Hockney doesn’t go out much anymore, saying his diminished hearing means that “being social gets to be hard work.” Bridlington is several hours from London, he notes, making drop-in company unlikely, and the nearest town is 25 miles away. He calls it “a sleepy little place,” of only about 30,000 people. “If you were young, you would leave it. But it’s a tranquil place for me. Because the office is in L.A., somebody else is doing the work. My only worry is the painting I’m doing. Nothing else.”

He recently learned his ancestors were farm laborers. “Probably that’s why I feel something for the landscape,” he says. “There’s a 35-mile radius of wonderful agricultural ground there. Quiet villages. Totally unspoiled. No white lines in the road. Yours is the only car. I realized that winter had far more color than I thought, and you get used to a bit of cold. In summer, it’s light at 4:30 in the morning and not dark until 11:30 at night. I’m a very early riser, and I don’t like to miss that beautiful early morning light. It’s a great place for me to have found at my age.”

It certainly seems that way. Hockney first used the top floor of the Bridlington house as a studio, then recently added a second, much larger studio just a few minutes away. Each day’s work is photographed, and Hockney generally takes a photographic print home with him. “I prop the reproduction right by the bed, so it is the last thing I see at night and the first thing I see in the morning,” he explains. “It’s like sleeping in the studio. Like Van Gogh.”

Hockney created a 50-canvas painting called “Bigger Trees Near Warter, 2007,” for London’s Royal Academy of Arts a few years ago (which he later gifted to Tate Britain) and, in January 2012, he is scheduled to take over the Royal Academy with his work. There is a mock-up of the museum in his Hollywood Hills studio, and many of the tiny galleries already have miniature images of paintings up on their walls.

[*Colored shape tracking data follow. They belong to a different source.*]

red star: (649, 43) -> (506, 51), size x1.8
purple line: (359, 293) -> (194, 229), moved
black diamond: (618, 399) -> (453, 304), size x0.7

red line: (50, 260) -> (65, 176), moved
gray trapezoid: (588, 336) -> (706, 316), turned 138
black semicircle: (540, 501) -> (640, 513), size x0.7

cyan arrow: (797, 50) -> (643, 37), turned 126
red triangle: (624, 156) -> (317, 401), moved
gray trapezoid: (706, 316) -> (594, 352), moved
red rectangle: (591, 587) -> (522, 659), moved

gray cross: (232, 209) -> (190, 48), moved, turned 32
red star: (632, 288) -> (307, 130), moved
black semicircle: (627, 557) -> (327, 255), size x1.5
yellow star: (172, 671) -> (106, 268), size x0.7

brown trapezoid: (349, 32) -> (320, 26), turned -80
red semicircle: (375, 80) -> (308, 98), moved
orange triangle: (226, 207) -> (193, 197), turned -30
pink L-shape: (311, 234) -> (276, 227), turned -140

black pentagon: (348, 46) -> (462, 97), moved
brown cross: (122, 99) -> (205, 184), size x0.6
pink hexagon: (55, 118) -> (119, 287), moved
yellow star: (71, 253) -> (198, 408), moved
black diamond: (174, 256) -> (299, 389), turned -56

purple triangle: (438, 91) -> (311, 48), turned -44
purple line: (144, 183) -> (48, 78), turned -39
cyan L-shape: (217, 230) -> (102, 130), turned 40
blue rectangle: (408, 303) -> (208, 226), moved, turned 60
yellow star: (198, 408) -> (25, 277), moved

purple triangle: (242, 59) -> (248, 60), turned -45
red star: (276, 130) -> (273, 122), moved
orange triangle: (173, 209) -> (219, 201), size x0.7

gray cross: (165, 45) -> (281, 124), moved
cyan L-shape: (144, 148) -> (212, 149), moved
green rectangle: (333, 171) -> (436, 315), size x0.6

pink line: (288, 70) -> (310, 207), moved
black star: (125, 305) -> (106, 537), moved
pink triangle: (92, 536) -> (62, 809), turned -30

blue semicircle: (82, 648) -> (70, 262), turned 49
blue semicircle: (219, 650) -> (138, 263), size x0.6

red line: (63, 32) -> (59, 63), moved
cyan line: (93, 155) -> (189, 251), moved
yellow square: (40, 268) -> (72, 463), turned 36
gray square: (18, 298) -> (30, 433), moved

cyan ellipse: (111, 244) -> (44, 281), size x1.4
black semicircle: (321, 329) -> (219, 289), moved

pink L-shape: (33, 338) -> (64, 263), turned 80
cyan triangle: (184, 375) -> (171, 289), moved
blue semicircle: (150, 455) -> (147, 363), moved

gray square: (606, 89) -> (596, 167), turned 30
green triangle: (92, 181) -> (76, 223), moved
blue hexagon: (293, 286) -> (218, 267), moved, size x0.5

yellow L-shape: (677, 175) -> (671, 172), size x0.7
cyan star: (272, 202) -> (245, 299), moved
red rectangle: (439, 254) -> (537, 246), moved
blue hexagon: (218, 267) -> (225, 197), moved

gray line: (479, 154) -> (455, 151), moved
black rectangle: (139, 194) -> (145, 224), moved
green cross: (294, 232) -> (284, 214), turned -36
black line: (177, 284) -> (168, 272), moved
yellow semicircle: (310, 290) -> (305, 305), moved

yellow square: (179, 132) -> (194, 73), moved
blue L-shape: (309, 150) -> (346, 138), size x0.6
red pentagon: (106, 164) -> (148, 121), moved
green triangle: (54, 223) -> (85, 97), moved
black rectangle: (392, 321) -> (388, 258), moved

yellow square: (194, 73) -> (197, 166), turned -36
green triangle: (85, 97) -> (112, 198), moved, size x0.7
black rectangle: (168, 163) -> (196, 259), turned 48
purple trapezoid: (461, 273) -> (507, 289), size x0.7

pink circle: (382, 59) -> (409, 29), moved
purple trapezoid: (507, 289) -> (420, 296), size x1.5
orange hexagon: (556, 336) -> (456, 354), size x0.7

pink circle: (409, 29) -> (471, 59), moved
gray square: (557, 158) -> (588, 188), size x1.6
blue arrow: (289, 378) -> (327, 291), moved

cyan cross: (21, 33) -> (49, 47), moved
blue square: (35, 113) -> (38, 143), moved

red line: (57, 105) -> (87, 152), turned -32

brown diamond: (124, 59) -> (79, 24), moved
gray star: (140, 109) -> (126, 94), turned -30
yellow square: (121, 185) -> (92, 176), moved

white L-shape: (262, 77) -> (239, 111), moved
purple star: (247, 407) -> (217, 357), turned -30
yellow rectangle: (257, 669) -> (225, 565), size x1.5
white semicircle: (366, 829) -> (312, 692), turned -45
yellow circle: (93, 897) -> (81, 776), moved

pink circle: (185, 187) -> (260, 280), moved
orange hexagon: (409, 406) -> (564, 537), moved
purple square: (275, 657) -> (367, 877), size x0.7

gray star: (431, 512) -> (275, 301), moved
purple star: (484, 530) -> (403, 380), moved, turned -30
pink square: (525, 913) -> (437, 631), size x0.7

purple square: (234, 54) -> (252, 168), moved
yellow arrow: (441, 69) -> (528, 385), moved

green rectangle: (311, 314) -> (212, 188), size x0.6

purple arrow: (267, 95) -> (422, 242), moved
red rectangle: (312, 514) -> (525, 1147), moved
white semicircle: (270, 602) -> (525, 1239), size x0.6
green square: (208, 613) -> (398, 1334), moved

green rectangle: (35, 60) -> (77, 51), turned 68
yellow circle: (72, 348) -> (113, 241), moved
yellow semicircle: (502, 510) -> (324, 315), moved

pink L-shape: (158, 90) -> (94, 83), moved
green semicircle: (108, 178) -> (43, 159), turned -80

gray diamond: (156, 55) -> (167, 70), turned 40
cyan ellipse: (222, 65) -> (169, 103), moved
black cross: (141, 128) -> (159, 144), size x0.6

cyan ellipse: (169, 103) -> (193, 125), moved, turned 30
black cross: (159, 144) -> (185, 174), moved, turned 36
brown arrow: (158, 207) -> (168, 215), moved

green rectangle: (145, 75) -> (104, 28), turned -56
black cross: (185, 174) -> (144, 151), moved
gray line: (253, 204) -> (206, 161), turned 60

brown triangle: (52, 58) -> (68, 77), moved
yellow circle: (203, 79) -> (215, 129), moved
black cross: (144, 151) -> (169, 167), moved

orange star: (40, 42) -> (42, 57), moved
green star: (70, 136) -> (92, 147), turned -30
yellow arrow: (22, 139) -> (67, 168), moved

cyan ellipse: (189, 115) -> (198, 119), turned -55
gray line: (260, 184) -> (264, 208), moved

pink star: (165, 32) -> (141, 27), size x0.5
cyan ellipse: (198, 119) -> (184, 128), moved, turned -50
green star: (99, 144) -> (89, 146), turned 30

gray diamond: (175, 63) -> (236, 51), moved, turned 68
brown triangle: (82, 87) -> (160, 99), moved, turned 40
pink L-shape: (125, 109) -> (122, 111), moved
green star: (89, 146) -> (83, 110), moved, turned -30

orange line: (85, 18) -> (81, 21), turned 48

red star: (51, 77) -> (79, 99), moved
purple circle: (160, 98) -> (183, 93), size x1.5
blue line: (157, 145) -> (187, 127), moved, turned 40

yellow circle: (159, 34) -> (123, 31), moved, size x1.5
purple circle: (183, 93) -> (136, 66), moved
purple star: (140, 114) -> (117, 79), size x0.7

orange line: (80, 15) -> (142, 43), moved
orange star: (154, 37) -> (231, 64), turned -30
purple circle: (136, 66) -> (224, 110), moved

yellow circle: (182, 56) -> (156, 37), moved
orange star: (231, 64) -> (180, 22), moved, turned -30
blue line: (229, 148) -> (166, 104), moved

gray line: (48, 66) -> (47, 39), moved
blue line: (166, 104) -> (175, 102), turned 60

“He seems to be engaged with some of the most exciting and focused work of his life,” observes Stephanie Barron, L.A. County Museum of Art senior curator of modern art, who has presented three major Hockney exhibitions since 1988. “In looking at the mastery that Hockney has brought to his work in the last several years, I can’t help but think of the later work of Titian, Rembrandt, Turner and Picasso.”